What I see in Reverend Wright's sermons is the ancient revival strain of the jeremiad, named not for Jeremiah Wright but for the Old Testament Prophet Jeremiah.  The role of the prophets was to call the Israelites back to the ways of God.  Through brutally honest and astringent  sermons, they revealed and condemned individual and societal sins; and called down the wrath of God upon both.  Reverend Wright says that we brought 9/11 on ourselves because of our own terrorism abroad and asked, later, how we thought we could engage in terrorism abroad and somehow, magically, think we could escape it at home. We don't like to think of ourselves as terrorists and blind ourselves to how others perceive our actions. We, as Christ said, see the mote in our brothers' eyes but miss the beam in our own.   And we condemn the messenger as unpatriotic.  As a society we have a long history of racism, ethnic discrimination, persecution and outright theft.  To point out that history and underline the persistence of those attitudes in the present isn't to diminish the progress that has been made.  It simply states what should be obvious to anyone: there is more work to be done.  But it is far easier to rest on our supposed laurels and condemn the messenger as unpatriotic.  I won't even go into the fact that the sources of these 'radical' sound bites are the political opponents of a member of Mr.

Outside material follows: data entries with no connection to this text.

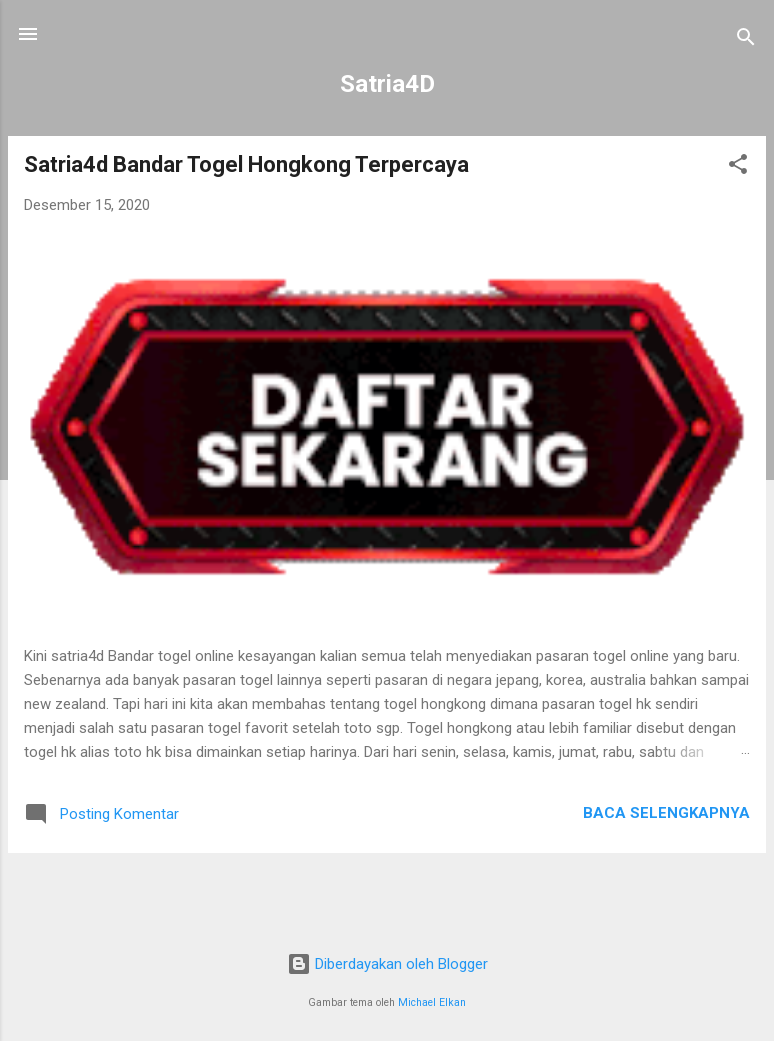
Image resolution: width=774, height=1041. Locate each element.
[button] (738, 167)
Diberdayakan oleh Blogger (387, 964)
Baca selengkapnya (666, 813)
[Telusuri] (746, 40)
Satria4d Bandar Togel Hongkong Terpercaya (246, 164)
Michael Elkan (432, 1002)
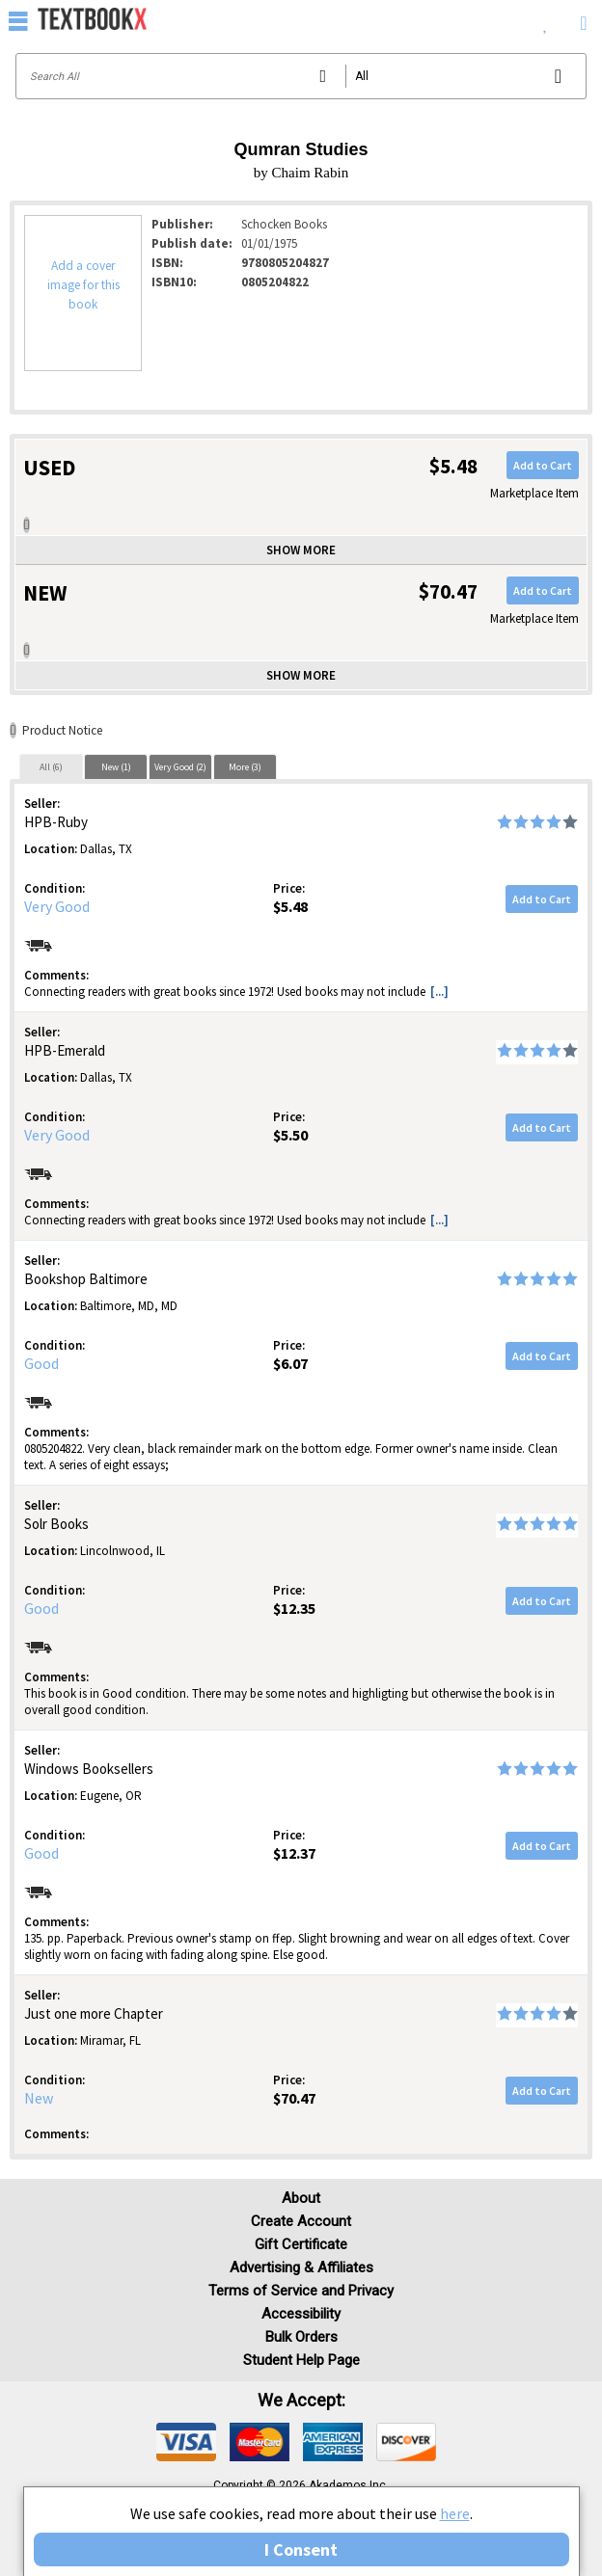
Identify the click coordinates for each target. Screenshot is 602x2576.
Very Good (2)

Wright's church and the sole purpose is to devise a way to win at any cost.  

By the way, where was the mainstream media and the pundits when prominent white ministers said, in the days after 9/11, that America deserved what she got because of our tolerance of homosexuals and abortion?  Why were they not accused of lack of patriotism?  Or were they wearing flag pins in their lapels?  

When I was a child my father like to end arguments concerning the shortcomings of the United States with the phrase 'my country, right or wrong' and followed with 'love it, or leave it.' He did that until the day I discovered a different quote: 'my country; when she is right to be kept right and when she is wrong to be put right.'  I think the second notion is a much better measure of patriotism which is why Jeremiah Wright doesn't frighten me.